Por Presbítero Marcelo Barrionuevo
Todos los bautizados podemos aplicar las palabras de San Pablo a los cristianos de Éfeso: nos eligió el Señor antes de la constitución del mundo para que fuéramos santos y sin mancha en su presencia, por el amor. Gracias al Bautismo y a la Confirmación, todos los fieles cristianos somos linaje escogido, una clase de sacerdotes reyes, gente santa, pueblo de conquista, “destinados a ofrecer víctimas espirituales que sean agradables a Dios por Jesucristo”. Por la participación en el sacerdocio de Cristo, los fieles cristianos toman parte activa en la celebración del Sacrificio del Altar y, a través de sus tareas seculares, santifican el mundo, participando de esa misión única de la Iglesia y realizándola por medio de la peculiar vocación recibida de Dios: la madre de familia, en la plena realización de su maternidad con los deberes que lleva consigo; el enfermo, ofreciendo su dolor con amor; cada uno en sus labores y circunstancias, convertidas día a día en una ofrenda gratísima al Señor.
Por voluntad divina, de entre los fieles, que poseen el sacerdocio común, algunos son llamados -mediante el sacramento del Orden- a ejercer el sacerdocio ministerial; éste presupone el anterior, pero se diferencian esencialmente.

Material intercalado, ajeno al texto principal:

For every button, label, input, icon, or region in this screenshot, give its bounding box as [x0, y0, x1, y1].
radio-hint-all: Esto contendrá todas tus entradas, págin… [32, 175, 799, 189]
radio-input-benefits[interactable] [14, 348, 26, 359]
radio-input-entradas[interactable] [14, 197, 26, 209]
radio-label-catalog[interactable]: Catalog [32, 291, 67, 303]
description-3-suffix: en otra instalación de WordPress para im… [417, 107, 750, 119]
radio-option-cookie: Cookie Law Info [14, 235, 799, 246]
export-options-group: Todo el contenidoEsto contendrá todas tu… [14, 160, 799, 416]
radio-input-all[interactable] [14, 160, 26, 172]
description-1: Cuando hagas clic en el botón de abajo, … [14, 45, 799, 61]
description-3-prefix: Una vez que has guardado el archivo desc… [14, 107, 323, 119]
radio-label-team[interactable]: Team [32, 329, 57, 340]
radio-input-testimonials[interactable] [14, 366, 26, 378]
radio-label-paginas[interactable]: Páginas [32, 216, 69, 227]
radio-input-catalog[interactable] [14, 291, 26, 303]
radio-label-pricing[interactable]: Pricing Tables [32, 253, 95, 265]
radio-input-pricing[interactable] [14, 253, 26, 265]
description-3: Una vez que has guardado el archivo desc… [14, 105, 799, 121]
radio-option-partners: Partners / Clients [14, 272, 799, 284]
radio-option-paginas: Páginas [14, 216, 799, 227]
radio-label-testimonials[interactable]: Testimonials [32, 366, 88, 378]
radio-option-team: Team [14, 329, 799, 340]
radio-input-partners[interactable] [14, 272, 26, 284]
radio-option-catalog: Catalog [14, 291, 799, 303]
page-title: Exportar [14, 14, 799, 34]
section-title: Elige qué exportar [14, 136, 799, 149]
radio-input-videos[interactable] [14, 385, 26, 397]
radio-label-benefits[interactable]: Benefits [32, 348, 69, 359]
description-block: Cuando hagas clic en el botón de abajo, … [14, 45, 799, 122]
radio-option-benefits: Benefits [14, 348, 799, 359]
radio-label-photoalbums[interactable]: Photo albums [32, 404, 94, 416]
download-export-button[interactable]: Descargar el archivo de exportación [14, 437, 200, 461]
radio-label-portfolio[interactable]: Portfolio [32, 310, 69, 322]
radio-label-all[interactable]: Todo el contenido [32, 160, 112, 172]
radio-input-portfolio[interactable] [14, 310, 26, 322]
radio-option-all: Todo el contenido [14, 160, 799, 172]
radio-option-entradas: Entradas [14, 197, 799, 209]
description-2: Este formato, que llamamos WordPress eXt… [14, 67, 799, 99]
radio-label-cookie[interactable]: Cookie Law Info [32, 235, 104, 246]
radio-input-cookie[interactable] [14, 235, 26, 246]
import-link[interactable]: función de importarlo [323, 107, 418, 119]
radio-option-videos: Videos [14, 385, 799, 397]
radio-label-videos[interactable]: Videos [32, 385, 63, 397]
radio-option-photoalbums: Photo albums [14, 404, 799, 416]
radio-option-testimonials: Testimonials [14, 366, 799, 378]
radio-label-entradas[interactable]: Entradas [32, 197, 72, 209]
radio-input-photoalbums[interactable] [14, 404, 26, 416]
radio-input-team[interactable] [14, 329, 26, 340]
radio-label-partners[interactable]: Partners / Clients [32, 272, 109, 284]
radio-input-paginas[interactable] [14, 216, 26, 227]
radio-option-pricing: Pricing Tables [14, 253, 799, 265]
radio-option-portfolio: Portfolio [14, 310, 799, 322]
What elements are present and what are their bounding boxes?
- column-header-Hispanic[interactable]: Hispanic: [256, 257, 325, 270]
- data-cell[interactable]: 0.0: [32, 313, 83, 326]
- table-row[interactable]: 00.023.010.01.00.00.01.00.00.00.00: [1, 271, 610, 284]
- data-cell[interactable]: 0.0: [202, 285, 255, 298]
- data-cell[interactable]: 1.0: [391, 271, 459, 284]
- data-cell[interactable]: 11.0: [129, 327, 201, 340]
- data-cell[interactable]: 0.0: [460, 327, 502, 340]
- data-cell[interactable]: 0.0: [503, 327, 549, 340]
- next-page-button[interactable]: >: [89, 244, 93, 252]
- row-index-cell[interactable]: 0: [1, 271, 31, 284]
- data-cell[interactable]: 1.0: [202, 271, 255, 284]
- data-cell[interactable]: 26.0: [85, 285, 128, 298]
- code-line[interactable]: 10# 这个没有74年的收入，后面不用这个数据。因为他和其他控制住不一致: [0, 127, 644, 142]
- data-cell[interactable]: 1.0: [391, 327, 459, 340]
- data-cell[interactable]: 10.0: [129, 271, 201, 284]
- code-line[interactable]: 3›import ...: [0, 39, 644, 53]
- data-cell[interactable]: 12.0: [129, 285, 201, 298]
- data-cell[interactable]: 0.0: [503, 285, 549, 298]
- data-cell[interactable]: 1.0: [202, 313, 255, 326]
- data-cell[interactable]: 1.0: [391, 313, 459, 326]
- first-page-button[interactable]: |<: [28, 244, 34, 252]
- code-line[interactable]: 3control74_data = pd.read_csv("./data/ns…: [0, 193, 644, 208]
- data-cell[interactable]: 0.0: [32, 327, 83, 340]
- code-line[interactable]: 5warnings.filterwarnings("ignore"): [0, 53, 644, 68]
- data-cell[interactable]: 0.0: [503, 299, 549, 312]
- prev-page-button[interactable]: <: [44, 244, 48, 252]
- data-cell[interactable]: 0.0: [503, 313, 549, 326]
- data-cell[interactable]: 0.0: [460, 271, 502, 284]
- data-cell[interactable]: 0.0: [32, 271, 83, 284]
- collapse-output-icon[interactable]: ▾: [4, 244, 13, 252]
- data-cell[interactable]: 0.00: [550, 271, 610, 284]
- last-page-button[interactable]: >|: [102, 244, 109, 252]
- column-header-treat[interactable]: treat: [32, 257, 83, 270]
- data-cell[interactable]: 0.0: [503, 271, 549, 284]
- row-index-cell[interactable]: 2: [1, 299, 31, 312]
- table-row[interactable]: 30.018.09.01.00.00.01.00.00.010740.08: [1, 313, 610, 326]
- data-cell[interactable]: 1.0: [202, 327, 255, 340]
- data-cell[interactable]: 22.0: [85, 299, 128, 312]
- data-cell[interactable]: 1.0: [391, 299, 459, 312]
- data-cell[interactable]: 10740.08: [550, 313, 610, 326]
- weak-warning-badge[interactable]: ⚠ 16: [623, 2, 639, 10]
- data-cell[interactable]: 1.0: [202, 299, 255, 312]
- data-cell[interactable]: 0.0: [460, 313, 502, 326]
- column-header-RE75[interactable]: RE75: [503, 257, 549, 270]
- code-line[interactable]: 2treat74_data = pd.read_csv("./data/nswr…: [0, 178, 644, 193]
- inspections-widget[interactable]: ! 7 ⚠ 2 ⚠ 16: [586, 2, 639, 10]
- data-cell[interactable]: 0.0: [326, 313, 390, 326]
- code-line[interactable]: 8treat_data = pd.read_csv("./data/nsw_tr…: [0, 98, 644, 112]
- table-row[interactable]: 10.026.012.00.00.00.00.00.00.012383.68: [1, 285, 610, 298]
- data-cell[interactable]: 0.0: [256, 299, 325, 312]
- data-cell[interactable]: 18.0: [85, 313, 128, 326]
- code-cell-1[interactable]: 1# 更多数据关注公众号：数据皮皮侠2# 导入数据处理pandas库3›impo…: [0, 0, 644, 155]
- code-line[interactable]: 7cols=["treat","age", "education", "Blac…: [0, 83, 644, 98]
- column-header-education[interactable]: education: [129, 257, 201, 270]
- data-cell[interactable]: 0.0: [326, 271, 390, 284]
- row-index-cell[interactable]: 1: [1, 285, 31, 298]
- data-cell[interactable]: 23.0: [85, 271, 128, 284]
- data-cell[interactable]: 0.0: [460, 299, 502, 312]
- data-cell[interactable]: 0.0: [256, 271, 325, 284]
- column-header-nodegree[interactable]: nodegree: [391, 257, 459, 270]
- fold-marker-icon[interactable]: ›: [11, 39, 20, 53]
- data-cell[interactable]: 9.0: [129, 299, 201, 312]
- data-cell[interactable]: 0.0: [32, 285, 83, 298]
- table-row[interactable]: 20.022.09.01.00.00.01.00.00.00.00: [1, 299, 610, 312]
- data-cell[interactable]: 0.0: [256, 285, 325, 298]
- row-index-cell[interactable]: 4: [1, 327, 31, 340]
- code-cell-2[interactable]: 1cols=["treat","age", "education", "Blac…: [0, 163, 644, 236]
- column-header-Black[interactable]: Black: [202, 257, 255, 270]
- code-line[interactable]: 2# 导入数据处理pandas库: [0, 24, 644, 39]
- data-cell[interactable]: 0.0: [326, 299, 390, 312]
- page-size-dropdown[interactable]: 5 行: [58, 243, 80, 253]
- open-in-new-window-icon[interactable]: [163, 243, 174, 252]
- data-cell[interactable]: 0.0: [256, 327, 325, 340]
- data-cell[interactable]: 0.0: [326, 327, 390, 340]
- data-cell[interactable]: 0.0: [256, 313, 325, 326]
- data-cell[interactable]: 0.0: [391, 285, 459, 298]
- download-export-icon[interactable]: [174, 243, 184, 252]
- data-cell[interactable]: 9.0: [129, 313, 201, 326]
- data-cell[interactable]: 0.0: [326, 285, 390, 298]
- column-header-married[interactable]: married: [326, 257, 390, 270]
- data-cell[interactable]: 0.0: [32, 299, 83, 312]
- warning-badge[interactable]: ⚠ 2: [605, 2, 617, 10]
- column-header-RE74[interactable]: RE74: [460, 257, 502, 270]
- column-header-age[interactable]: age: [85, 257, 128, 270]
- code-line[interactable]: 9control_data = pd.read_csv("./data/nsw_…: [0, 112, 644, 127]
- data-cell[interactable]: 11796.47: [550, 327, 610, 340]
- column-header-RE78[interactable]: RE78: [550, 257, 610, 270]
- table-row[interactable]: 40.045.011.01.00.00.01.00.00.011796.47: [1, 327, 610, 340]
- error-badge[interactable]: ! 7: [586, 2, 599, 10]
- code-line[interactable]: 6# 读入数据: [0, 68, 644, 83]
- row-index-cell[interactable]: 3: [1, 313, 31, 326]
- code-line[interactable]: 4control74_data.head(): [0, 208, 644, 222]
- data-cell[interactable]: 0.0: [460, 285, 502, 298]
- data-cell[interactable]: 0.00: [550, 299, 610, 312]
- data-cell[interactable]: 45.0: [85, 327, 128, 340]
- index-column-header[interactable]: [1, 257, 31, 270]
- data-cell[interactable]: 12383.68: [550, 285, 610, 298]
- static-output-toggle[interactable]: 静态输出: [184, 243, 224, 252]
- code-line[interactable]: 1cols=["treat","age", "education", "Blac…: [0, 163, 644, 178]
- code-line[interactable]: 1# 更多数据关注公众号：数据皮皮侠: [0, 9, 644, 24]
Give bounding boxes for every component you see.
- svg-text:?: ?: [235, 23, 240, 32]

Por la consagración recibida en el sacramento del Orden, el sacerdote se convierte en instrumento de Jesucristo, al que presta todo su ser, para llevar a todos la gracia de la Redención: es un hombre escogido entre los hombres, constituido en favor de los hombres en lo que se refiere a Dios para ofrecer dones y sacrificios por los pecados. ¿Cuál es la identidad del sacerdote? “La de Cristo. Todos los cristianos podemos y debemos ser no ya alter Christus, sino ipse Christus: otros Cristos, ¡el mismo Cristo! Pero en el sacerdote esto se da inmediatamente, de forma sacramental”.
Dios toma posesión del que ha llamado al sacerdocio, lo consagra para el servicio de los demás hombres, sus hermanos, y le confiere una nueva personalidad. Y este hombre elegido y consagrado al servicio de Dios y de los demás, no lo es sólo en determinadas ocasiones, por ejemplo, cuando está realizando una función sagrada, sino que “lo es siempre, en todos los momentos, lo mismo al ejercer el oficio más alto y sublime como en el acto más vulgar y humilde de la vida cotidiana. Cualquier cosa que haga, cualquier actitud que tome, quiéralo o no, será siempre la acción y la actitud de un sacerdote, porque él lo es a todas horas y hasta la raíz de su ser, haga lo que haga y piense lo que pensare”.
El sacerdote no busca compensaciones humanas, ni honra personal, ni prestigio humano, ni mide su labor por las medidas humanas de este mundo... No viene a ser partidor de herencias entre los hombres, ni a redimirlos de sus deficiencias materiales -ésa es tarea de todos los cristianos y de todos los hombres de buena voluntad-, sino que viene a traernos la vida eterna. Esto es lo específico suyo; es, también, de lo que más necesitado anda el mundo; por eso hemos de pedir tanto que haya siempre los sacerdotes necesarios en la Iglesia, sacerdotes que luchen por ser santos. Hemos de pedir y fomentar estas vocaciones, si es posible, entre los miembros de la propia familia, entre los hijos, entre hermanos... ¡Qué inmensa alegría para una familia si Dios la bendice con este don!